Kelp Surfperch

Kelp Surfperch

Brachyistius frenatus

Physical Description

The Kelp Surfperch, scientifically known as Brachyistius frenatus, typically reaches lengths of up to 20 centimeters, although specimens in Monterey are usually smaller. Sporting a shiny, kelp-colored exterior, this fish is characterized by its sharp, upturned snout and a relatively small mouth. Its dorsal fin extends forward on its body, adding to its distinct appearance.

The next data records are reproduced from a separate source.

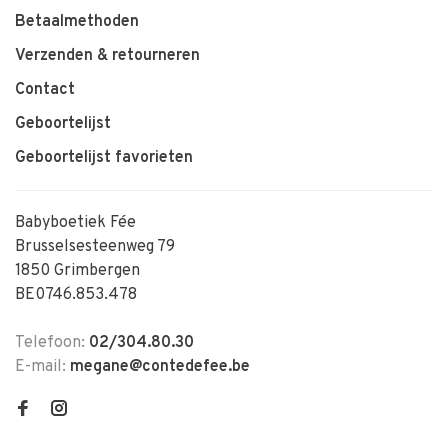
Betaalmethoden
Verzenden & retourneren
Contact
Geboortelijst
Geboortelijst favorieten
Babyboetiek Fée
Brusselsesteenweg 79
1850 Grimbergen
BE0746.853.478
Telefoon:
02/304.80.30
E-mail:
megane@contedefee.be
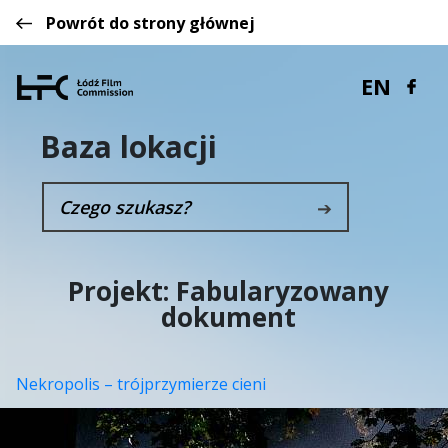
Powrót do strony głównej
EN
Baza lokacji
➔
Projekt:
Fabularyzowany
dokument
Nekropolis – trójprzymierze cieni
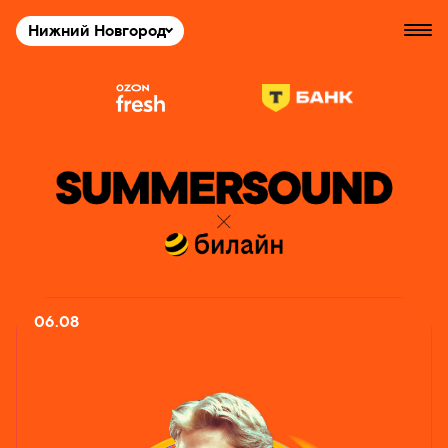
Нижний Новгород
06.08
24 ИЮЛЯ — 9 АВГУСТА
РАКУШКА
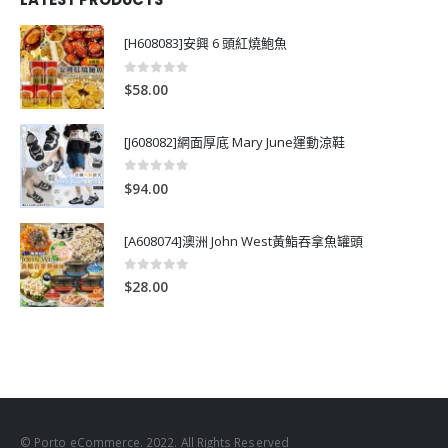
[H608083]安興 6 頭紅燒鮑魚
0
out of 5
$
58.00
[J608082]網面厚底 Mary June運動涼鞋
0
out of 5
$
94.00
[A608074]澳洲 John West黃鮨吞拿魚罐頭
0
out of 5
$
28.00
© Porto eCommerce. 2022. All Rights Reserved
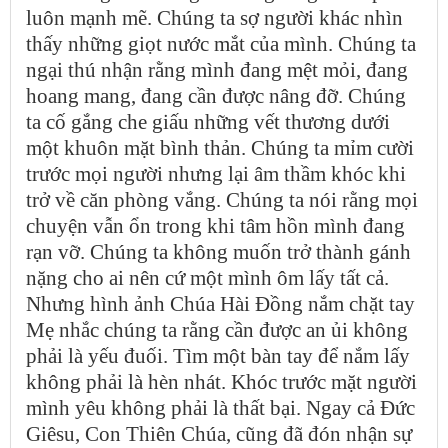
luôn mạnh mẽ. Chúng ta sợ người khác nhìn
thấy những giọt nước mắt của mình. Chúng ta
ngại thú nhận rằng mình đang mệt mỏi, đang
hoang mang, đang cần được nâng đỡ. Chúng
ta cố gắng che giấu những vết thương dưới
một khuôn mặt bình thản. Chúng ta mỉm cười
trước mọi người nhưng lại âm thầm khóc khi
trở về căn phòng vắng. Chúng ta nói rằng mọi
chuyện vẫn ổn trong khi tâm hồn mình đang
rạn vỡ. Chúng ta không muốn trở thành gánh
nặng cho ai nên cứ một mình ôm lấy tất cả.
Nhưng hình ảnh Chúa Hài Đồng nắm chặt tay
Mẹ nhắc chúng ta rằng cần được an ủi không
phải là yếu đuối. Tìm một bàn tay để nắm lấy
không phải là hèn nhát. Khóc trước mặt người
mình yêu không phải là thất bại. Ngay cả Đức
Giêsu, Con Thiên Chúa, cũng đã đón nhận sự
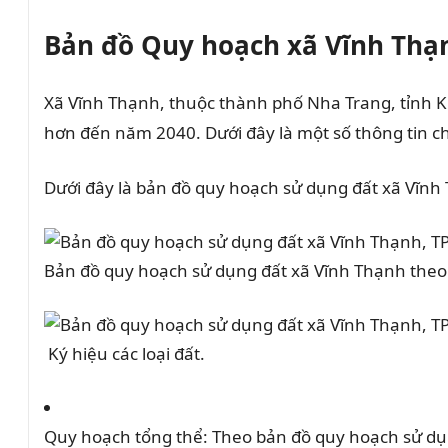
Bản đồ Quy hoạch xã Vĩnh Thạ
Xã Vĩnh Thạnh, thuộc thành phố Nha Trang, tỉnh 
hơn đến năm 2040.
Dưới đây là một số thông tin c
Dưới đây là bản đồ quy hoạch sử dụng đất xã Vĩn
Bản đồ quy hoạch sử dụng đất xã Vĩnh Thạnh theo
Ký hiệu các loại đất.
Quy hoạch tổng thể:
Theo bản đồ quy hoạch sử dụn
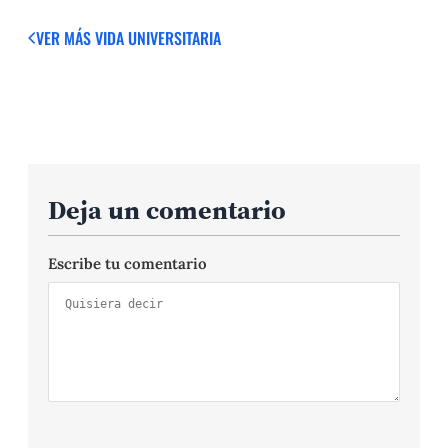
VER MÁS
VIDA UNIVERSITARIA
Deja un comentario
Escribe tu comentario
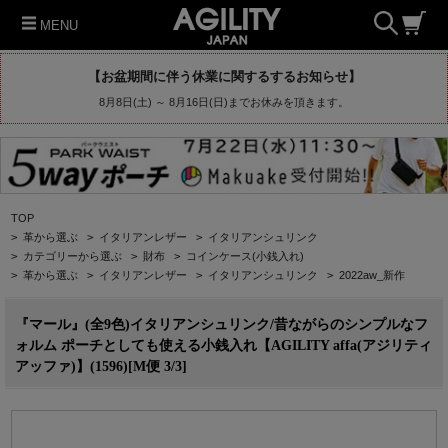
MENU
【お盆期間に伴う休業に関するするお知らせ】
8月8日(土) ～ 8月16日(日)までお休みを頂きます。
TOP
>
革から選ぶ
>
イタリアンレザー
>
イタリアンシュリンク
>
カテゴリーから選ぶ
>
財布
>
コインケース(小銭入れ)
>
革から選ぶ
>
イタリアンレザー
>
イタリアンシュリンク
>
2022aw_新作
『マール』(全9色)イタリアンシュリンク/昔ながらのシンプルなフ
ォルム ポーチとしても使える小銭入れ【AGILITY affa(アジリティ
アッファ)】(1596)[M便 3/3]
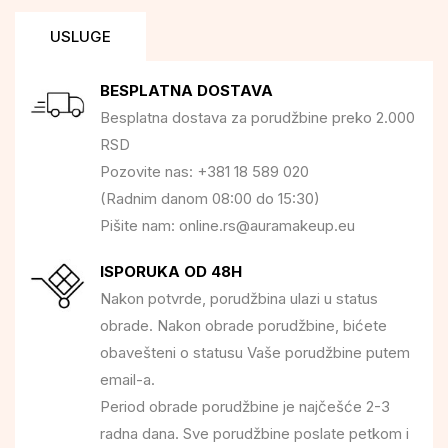
USLUGE
BESPLATNA DOSTAVA
Besplatna dostava za porudžbine preko 2.000
RSD
Pozovite nas: +381 18 589 020
(Radnim danom 08:00 do 15:30)
Pišite nam: online.rs@auramakeup.eu
ISPORUKA OD 48H
Nakon potvrde, porudžbina ulazi u status
obrade. Nakon obrade porudžbine, bićete
obavešteni o statusu Vaše porudžbine putem
email-a.
Period obrade porudžbine je najčešće 2-3
radna dana. Sve porudžbine poslate petkom i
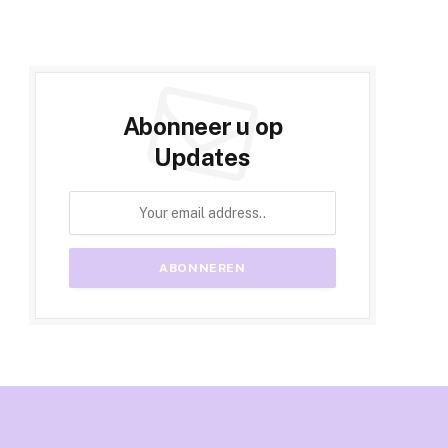
Abonneer u op
Updates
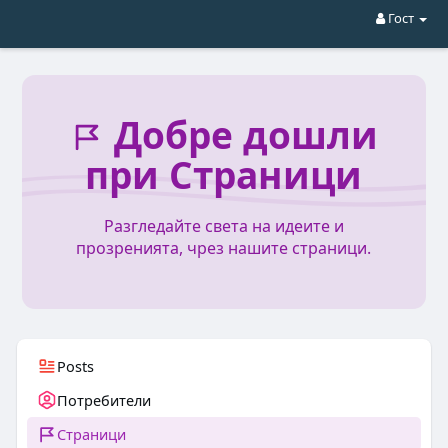
Гост
Добре дошли
при Страници
Разгледайте света на идеите и
прозренията, чрез нашите страници.
Posts
Потребители
Страници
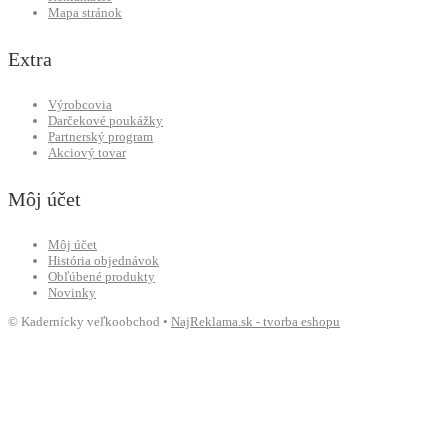
Mapa stránok
Extra
Výrobcovia
Darčekové poukážky
Partnerský program
Akciový tovar
Môj účet
Môj účet
História objednávok
Obľúbené produkty
Novinky
© Kadernícky veľkoobchod •
NajReklama.sk - tvorba eshopu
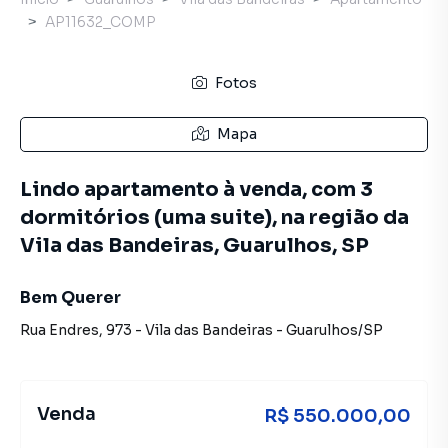
AP11632_COMP
Fotos
Mapa
Lindo apartamento à venda, com 3
dormitórios (uma suite), na região da
Vila das Bandeiras, Guarulhos, SP
Bem Querer
Rua Endres
,
973
-
Vila das Bandeiras
-
Guarulhos
/
SP
Venda
R$ 550.000,00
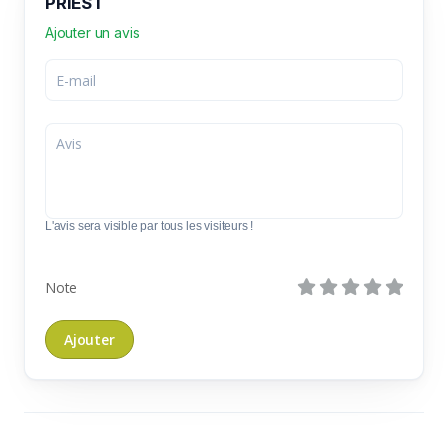
PRIEST
Ajouter un avis
L'avis sera visible par tous les visiteurs !
Note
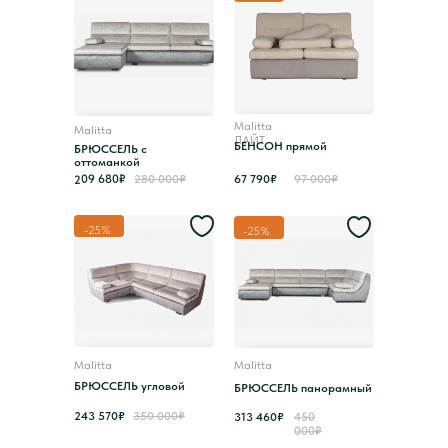
Malitta
Malitta
ЛАЙТ
БЕНСОН прямой
БРЮССЕЛЬ с
оттоманкой
209 680₽
280 000₽
67 790₽
97 000₽
-25%
-25%
Malitta
Malitta
БРЮССЕЛЬ угловой
БРЮССЕЛЬ панорамный
243 570₽
350 000₽
313 460₽
450
000₽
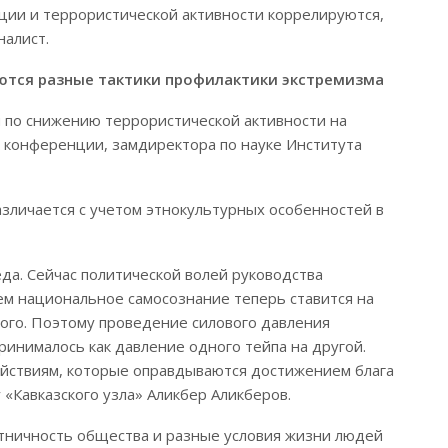
ции и террористической активности коррелируются,
налист.
уются разные тактики профилактики экстремизма
и по снижению террористической активности на
к конференции, замдиректора по науке Института
различается с учетом этнокультурных особенностей в
да. Сейчас политической волей руководства
ем национальное самосознание теперь ставится на
ого. Поэтому проведение силового давления
ринималось как давление одного тейпа на другой.
ействиям, которые оправдываются достижением блага
 «Кавказского узла» Аликбер Аликберов.
оэтничность общества и разные условия жизни людей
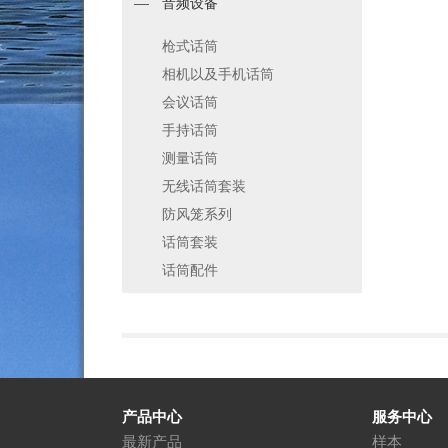
音频设备
枪式话筒
相机以及手机话筒
会议话筒
手持话筒
测量话筒
无线话筒套装
防风笼系列
话筒套装
话筒配件
产品中心
服务中心
最新产品
样本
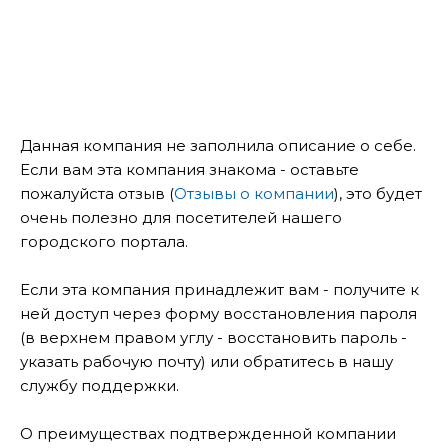
Данная компания не заполнила описание о себе.
Если вам эта компания знакома - оставьте
пожалуйста отзыв (
Отзывы о компании
), это будет
очень полезно для посетителей нашего
городского портала.
Если эта компания принадлежит вам - получите к
ней доступ через форму восстановления пароля
(в верхнем правом углу - восстановить пароль -
указать рабочую почту) или обратитесь в нашу
службу поддержки.
О преимуществах подтвержденной компании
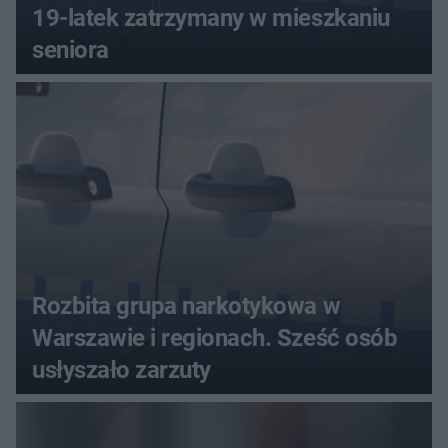
19-latek zatrzymany w mieszkaniu
seniora
Rozbita grupa narkotykowa w
Warszawie i regionach. Sześć osób
usłyszało zarzuty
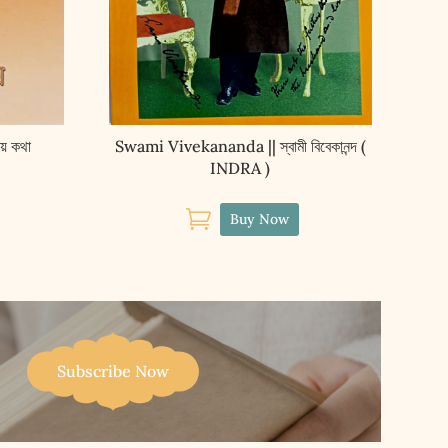
ে কথা
Swami Vivekananda || স্বামী বিবেকানন্দ (
INDRA )

Buy Now
Subscribe Now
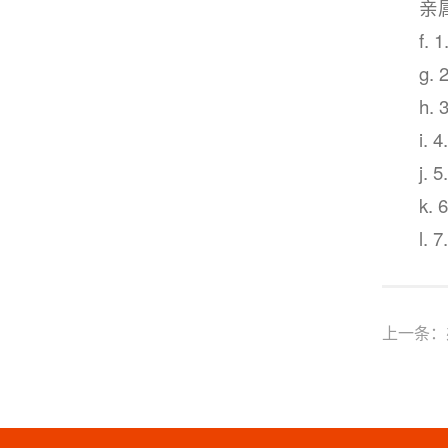
亲
f
g
h
i
j
k.
l
上一条：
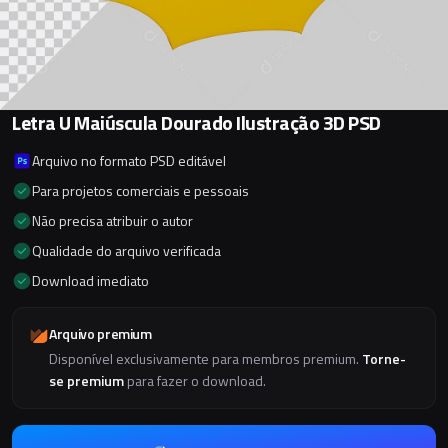
Letra U Maiúscula Dourado Ilustração 3D PSD
Arquivo no formato PSD editável
Para projetos comerciais e pessoais
Não precisa atribuir o autor
Qualidade do arquivo verificada
Download imediato
Arquivo premium
Disponível exclusivamente para membros premium.
Torne-
se premium
para fazer o download.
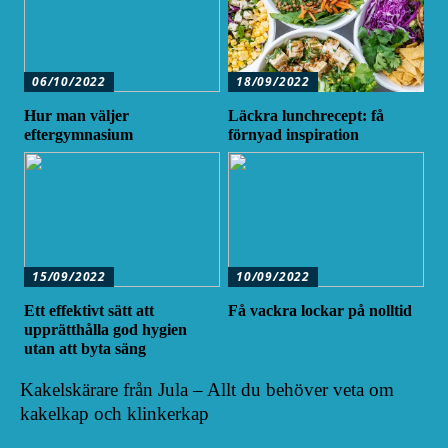
06/10/2022
18/09/2022
Hur man väljer
Läckra lunchrecept: få
eftergymnasium
förnyad inspiration
15/09/2022
10/09/2022
Ett effektivt sätt att
Få vackra lockar på nolltid
upprätthålla god hygien
utan att byta säng
Kakelskärare från Jula – Allt du behöver veta om
kakelkap och klinkerkap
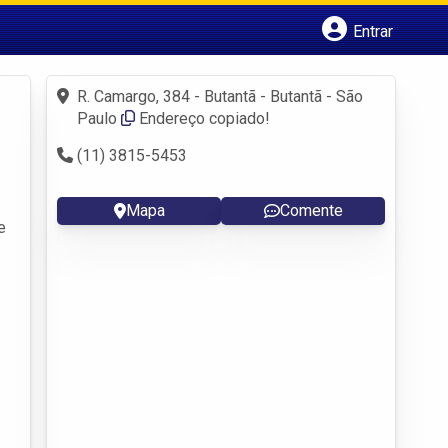
Entrar
Cadastrar empresa
Fazer login
R. Camargo, 384 - Butantã - Butantã - São
Criar conta
Paulo
Endereço copiado!
(11) 3815-5453
Mapa
Comente
e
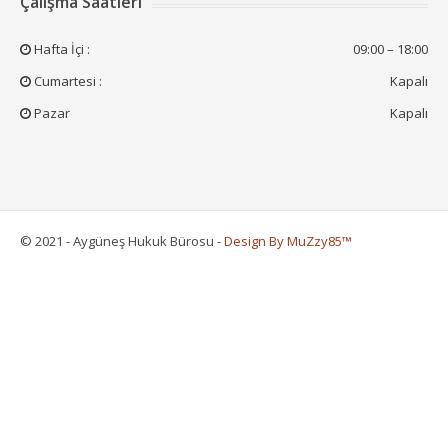
Çalışma Saatleri
Hafta İçi :
09:00 – 18:00
Cumartesi :
Kapalı
Pazar
Kapalı
© 2021 - Aygüneş Hukuk Bürosu -
Design By MuZzy85™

Commonly observed along the eastern Pacific coast, the Kelp Surfperch prefers habitats near kelp canopies. Often found in groups, these fish navigate the water column close to the kelp canopy, utilizing the shelter and resources provided by the dense seaweed environment.

Geographical Range

The range of the Kelp Surfperch spans from British Columbia to Baja California, encompassing various coastal areas along the eastern Pacific coast. Within this range, it frequents nearshore waters, particularly those enriched with kelp forests where it finds abundant food and suitable shelter.

What They Eat

As visual picker-type predators, Kelp Surfperch primarily feed on small invertebrates that inhabit kelp surfaces. They also prey on zooplankton, utilizing their agile swimming abilities to capture prey efficiently. Additionally, Kelp Surfperch are live bearers, contributing to their reproductive strategy in coastal ecosystems.